1. Why do I have to hire senior workers?

At the backdrop of chasing younger generation to fill outstanding job vacancies, retirees would present themselves as an alternate source. Elderlies would contribute from stability and interpersonal perspectives.

2. Senior workers would drain our insurance premium.

For large organizations, the insurance premium is based on the entire workforce, which at the present moment, is dominated by younger workers and hence the addition of a few dozens or even hundreds of aged workers would not be affect the insurance premium that much.

3. As this is their second career, they will be less committed than the young and ambitious workers we get used to.

At this juncture of their “career life”, silver population comes across with good EQ and minimal upward mobility expectations from their new role. Once committed, elderlies bring with them not only their invaluable experience depth but more importantly their dedication and persistency pivotal to the company success.

4. The senior workers would probably compare the meagre salary level with what they earned from their pre-retirement job.

Retirees are somewhat flexible with their compensation expectations. In exchange for a comparable salary level like their pre-retirement role, they value teamwork and pride while contributing back to the society at their senior age.

5. There is a cultural gap between different age groups if elderlies are hired into a young workforce.

Equipped with many years of lifelong experience, older talent would be able to lead, coach and mentor the younger colleagues at a peer level. It will be a two-way street where different age groups could learn from each other while bringing the parties closer together.


1. Why do I have to return to the workforce after so many years of hard work?

Work is therapeutic, good for health and intrinsic to self-worth and self-esteem. During the retirement stage of one’s life, inactivity is one of the top causes of death. A disciplined lifestyle would go a long way in fostering a healthy and meaningful post-retirement route. Furthermore, mingling in a results-driven environment would leave the boredom and loneliness behind.

2. After starting to work again, I lost the luxury of spending quality time on family outings.

Flexibility at your “second career” is important. Whether it is part-time or full-time, one could schedule a suitable working schedule that fits into your daily routines and preferences. Of course, any work schedule deserves full commitment from the incumbent and hence total transparency is needed for the benefit of both parties.

3. Will I be marginalized by the younger workers in the field?
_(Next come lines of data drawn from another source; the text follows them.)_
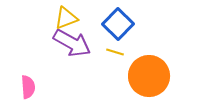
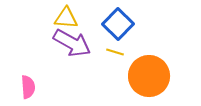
yellow triangle: rotated 25 degrees clockwise
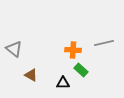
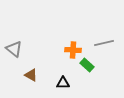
green rectangle: moved 6 px right, 5 px up
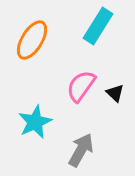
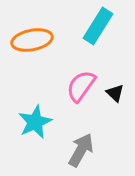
orange ellipse: rotated 48 degrees clockwise
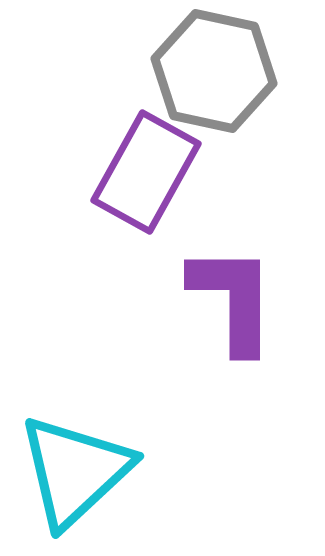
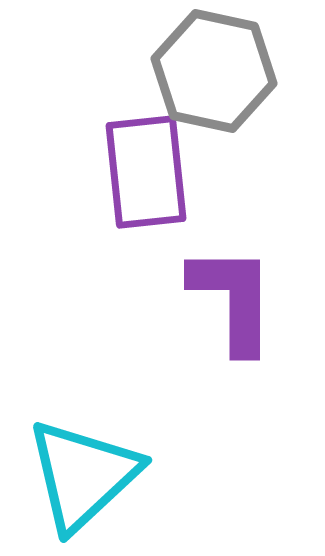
purple rectangle: rotated 35 degrees counterclockwise
cyan triangle: moved 8 px right, 4 px down
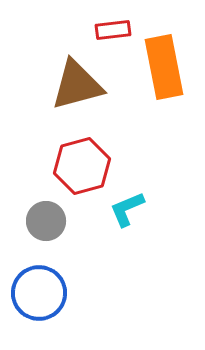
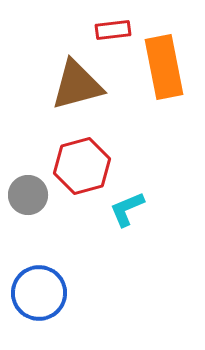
gray circle: moved 18 px left, 26 px up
To the extent possible, the employer of Career 2.0 should be equipped with the necessary infrastructure/system to accommodate older employees in the work environment. It is imperative for the individual to see it as a two-way street where learning and adjustment are mutual.
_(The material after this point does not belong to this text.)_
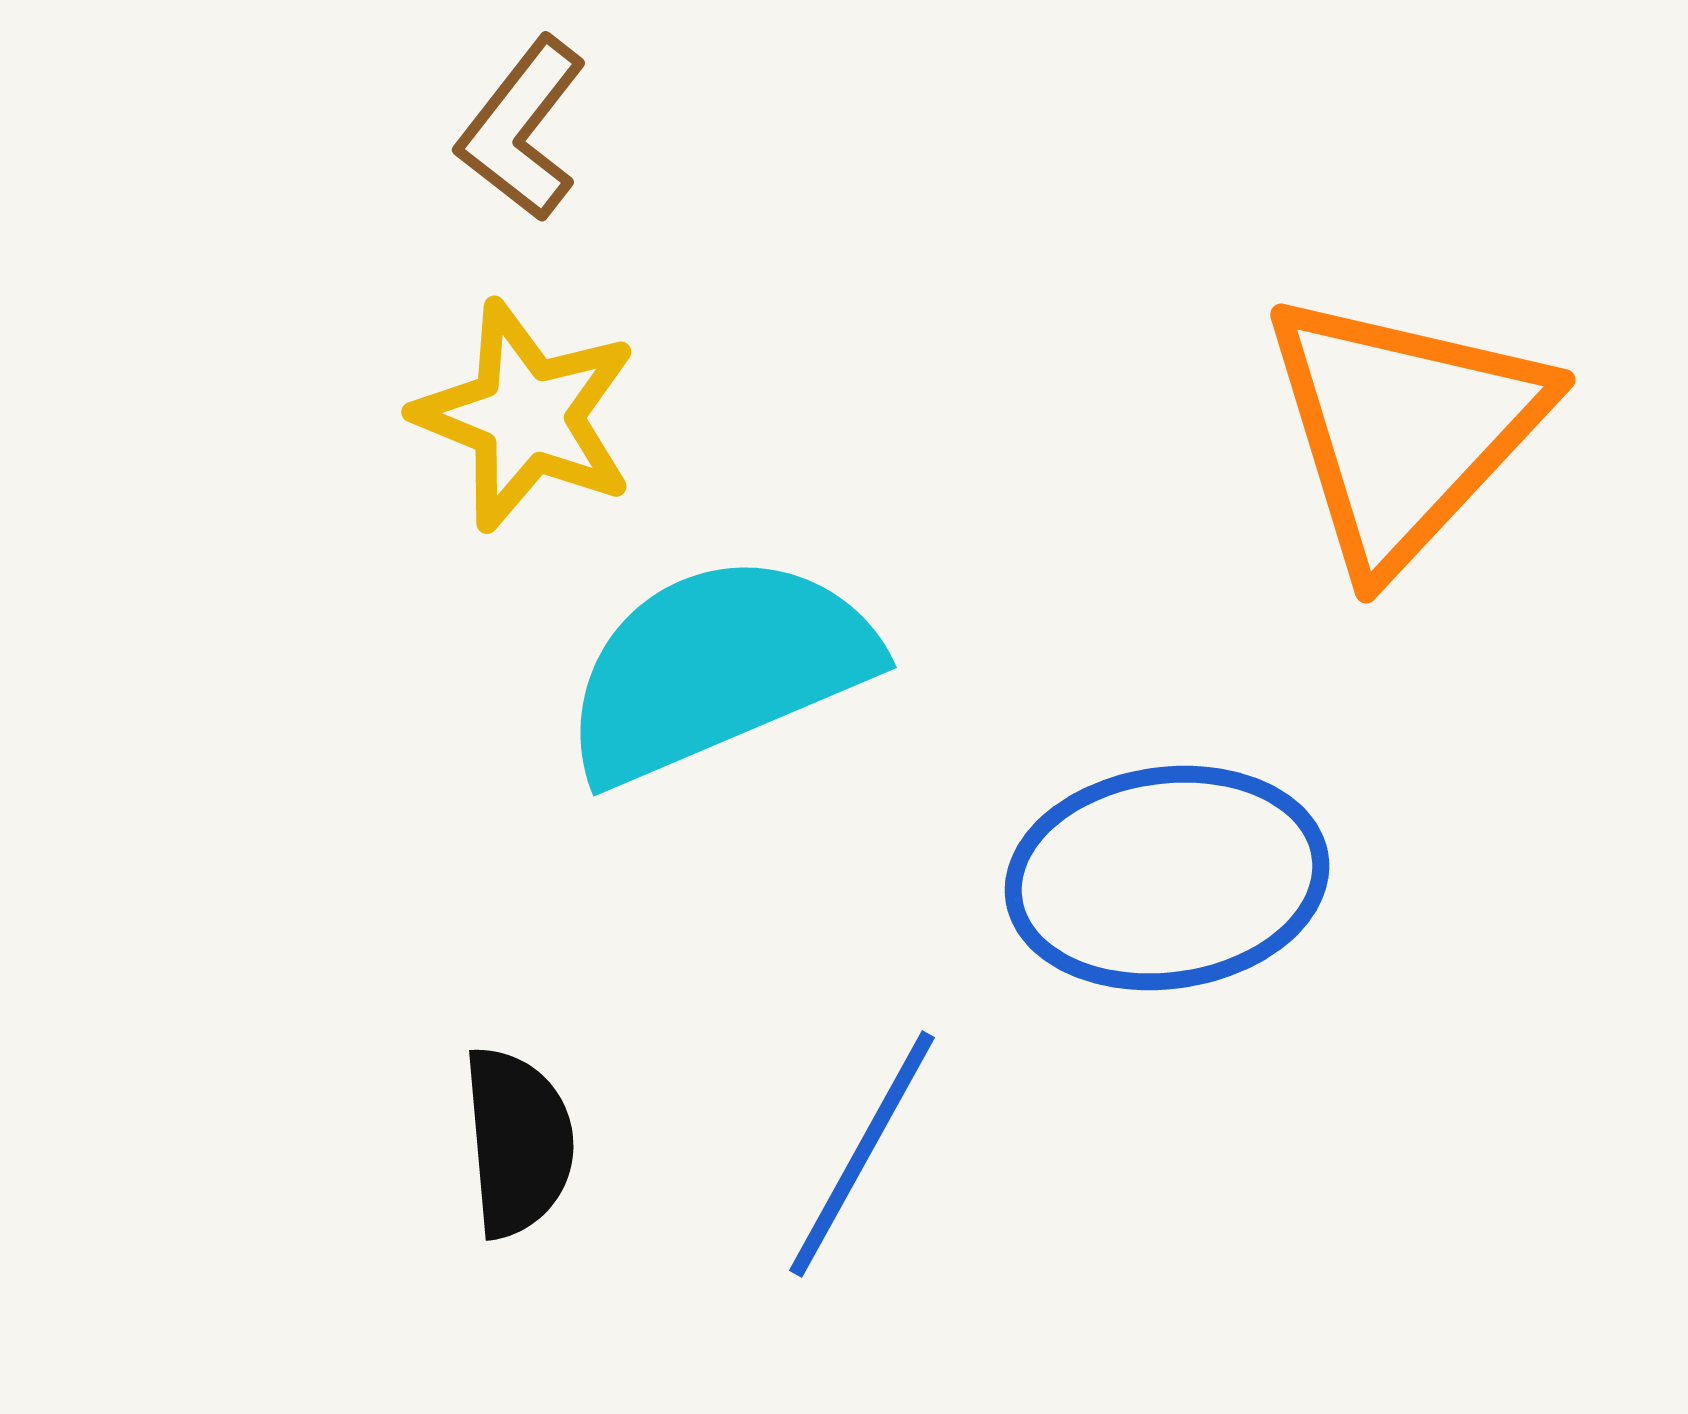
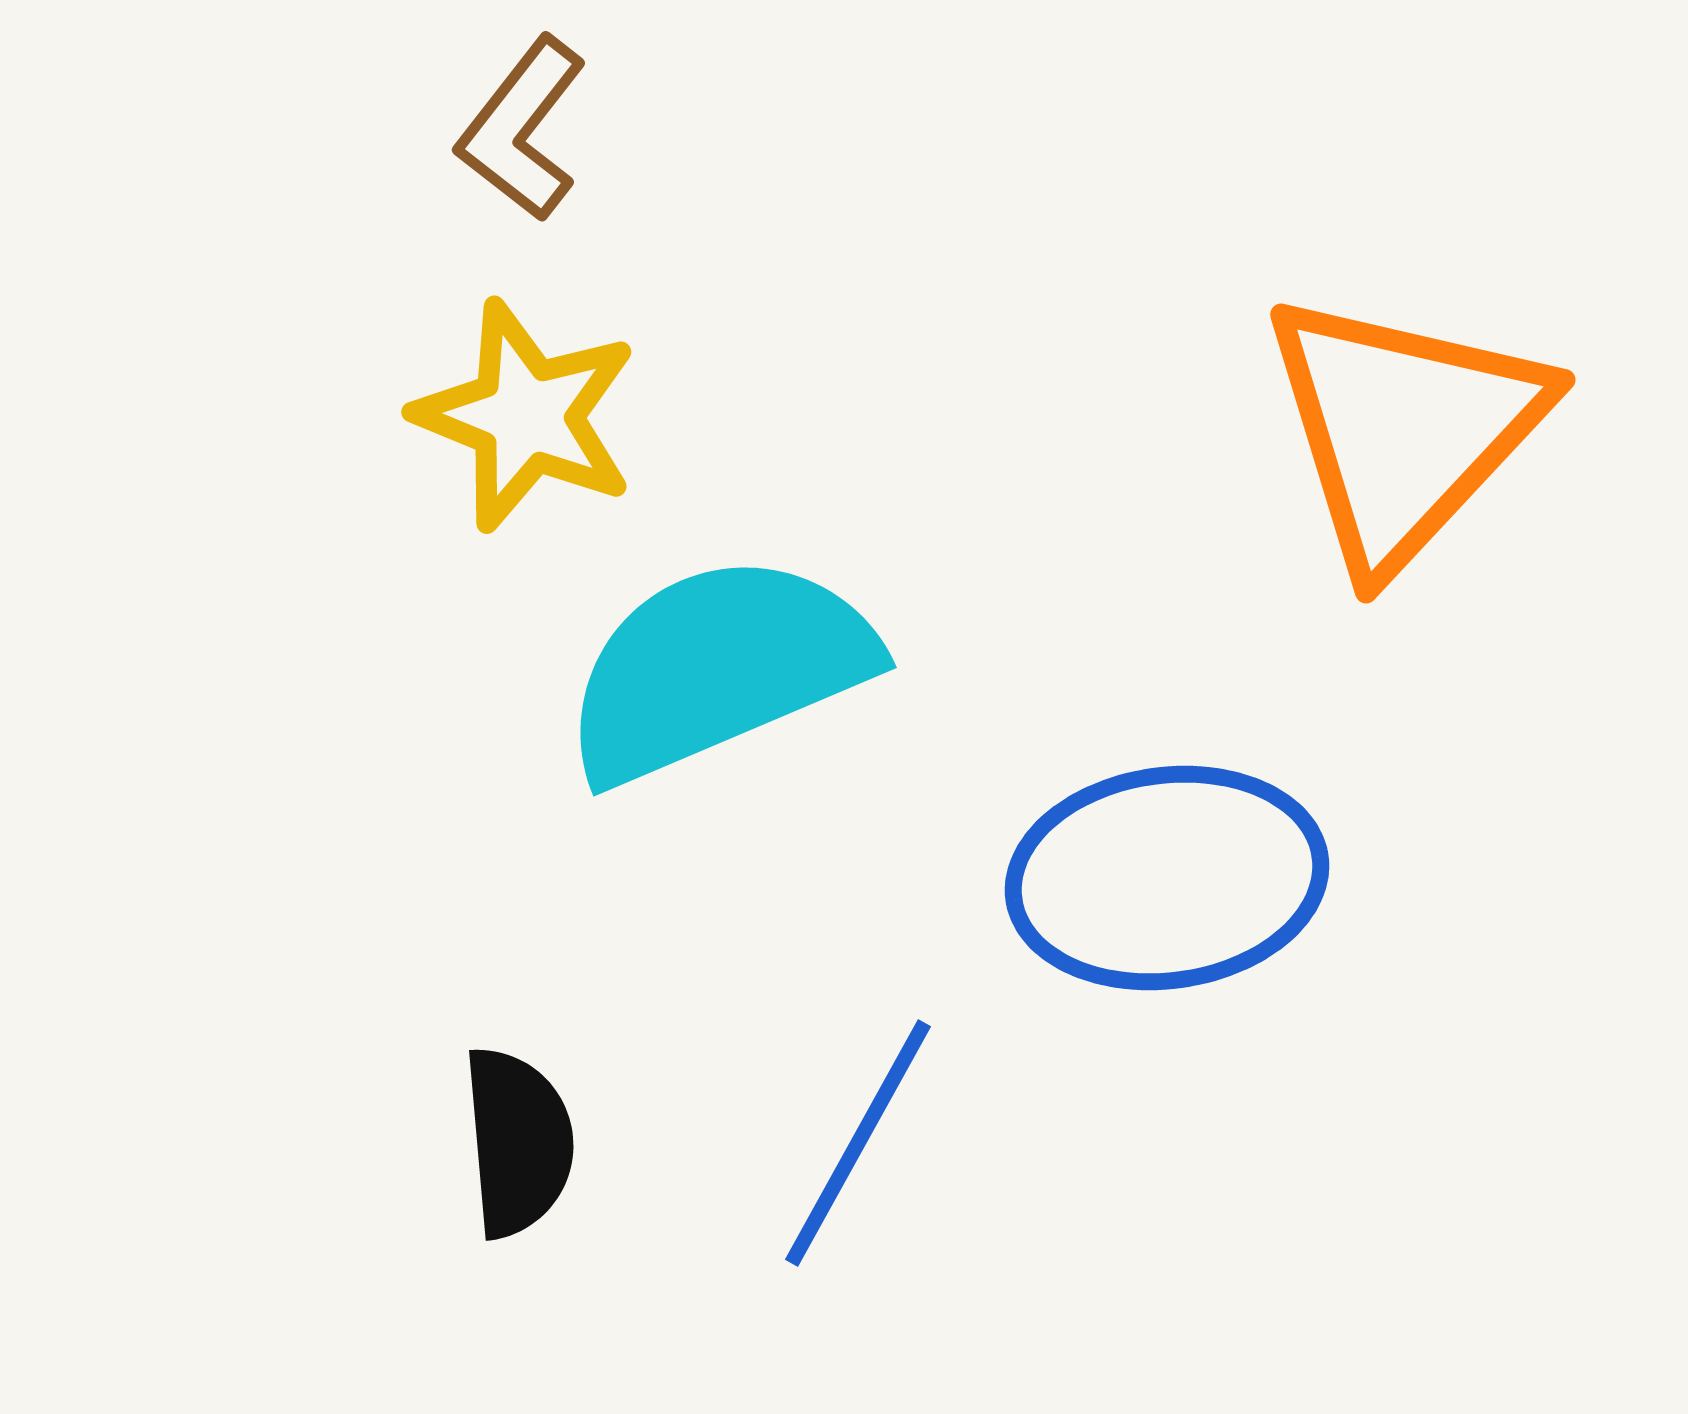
blue line: moved 4 px left, 11 px up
4. As I am financially secured, why do I need the extra money?

Money should never be the major reason for taking on Career 2.0. While one might not “need” the extra income, the point of the initiative is for the retirees to get back to an active working mode not only to alleviate the labor shortage problem we are all facing but to maintain a healthy and sustainable lifestyle after the retirement stage.
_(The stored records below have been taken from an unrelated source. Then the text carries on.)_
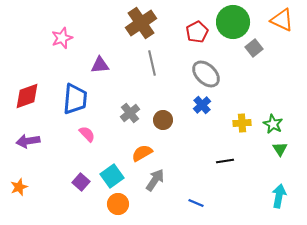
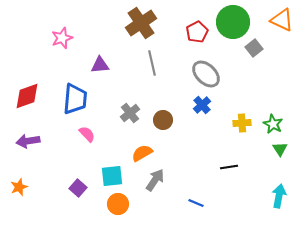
black line: moved 4 px right, 6 px down
cyan square: rotated 30 degrees clockwise
purple square: moved 3 px left, 6 px down
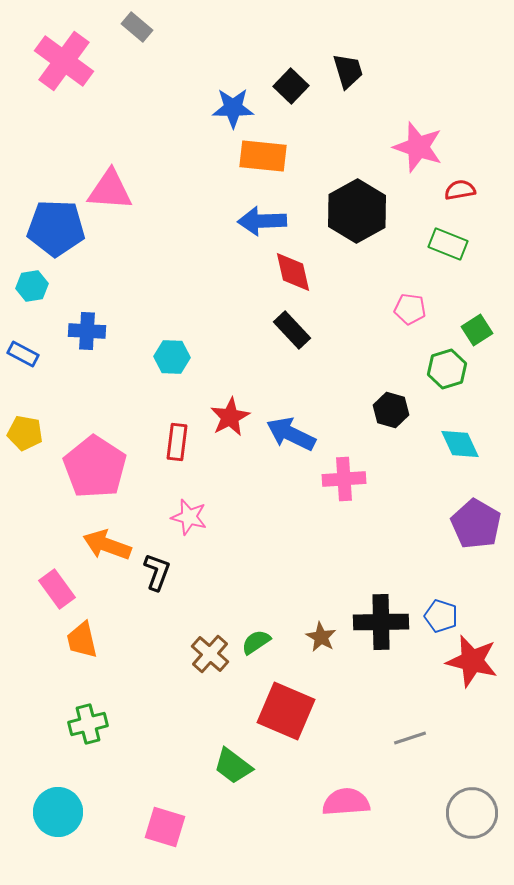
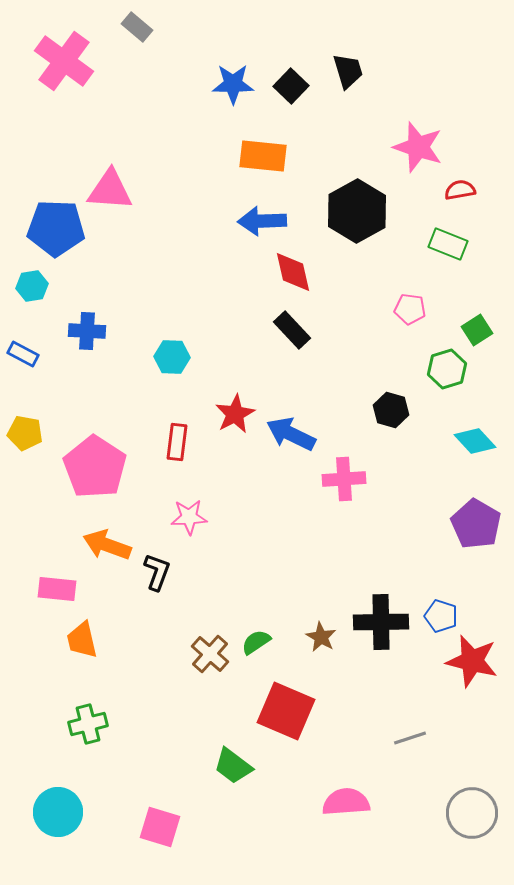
blue star at (233, 108): moved 24 px up
red star at (230, 417): moved 5 px right, 3 px up
cyan diamond at (460, 444): moved 15 px right, 3 px up; rotated 18 degrees counterclockwise
pink star at (189, 517): rotated 18 degrees counterclockwise
pink rectangle at (57, 589): rotated 48 degrees counterclockwise
pink square at (165, 827): moved 5 px left
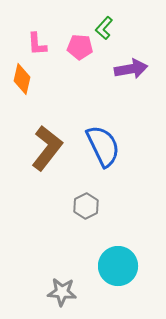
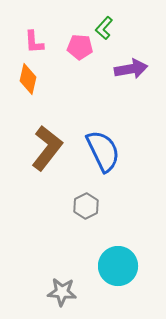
pink L-shape: moved 3 px left, 2 px up
orange diamond: moved 6 px right
blue semicircle: moved 5 px down
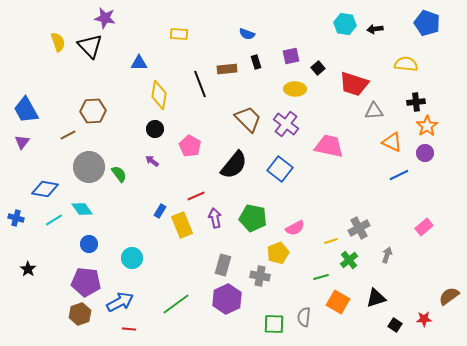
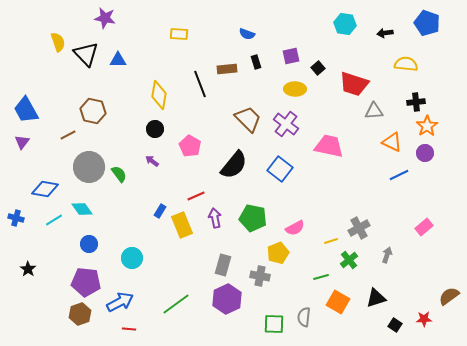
black arrow at (375, 29): moved 10 px right, 4 px down
black triangle at (90, 46): moved 4 px left, 8 px down
blue triangle at (139, 63): moved 21 px left, 3 px up
brown hexagon at (93, 111): rotated 15 degrees clockwise
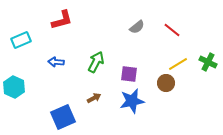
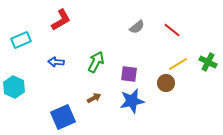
red L-shape: moved 1 px left; rotated 15 degrees counterclockwise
5. I am worried about the health/accidental risk by working at my age.

The employer has the responsibility to put in place measures catered for the older workers’ needs from a health and safety point of view. You will be fully covered by the life and medical insurance programs according to your employment status and company policy just like your younger colleagues.

6. I don’t have the strength/stamina to go through a full work day. Can I work part-time with flexible hours?

Flexibility is key to the success of this program. While full-time employment is highly desirable, part-time engagement is not uncommon to some major industries in Hong Kong, e.g. F&B, hospitality, retail, etc.

7. I have stayed in the same industry for years before my retirement, would I be suitable to start a career with a brand new field, which is totally alien to me?

It is expected from the employer to provide pre-employment training for retirees who are interested in switching career. There will always be a learning curve for someone who is new to the industry, young or old. Learning is fun for all ages.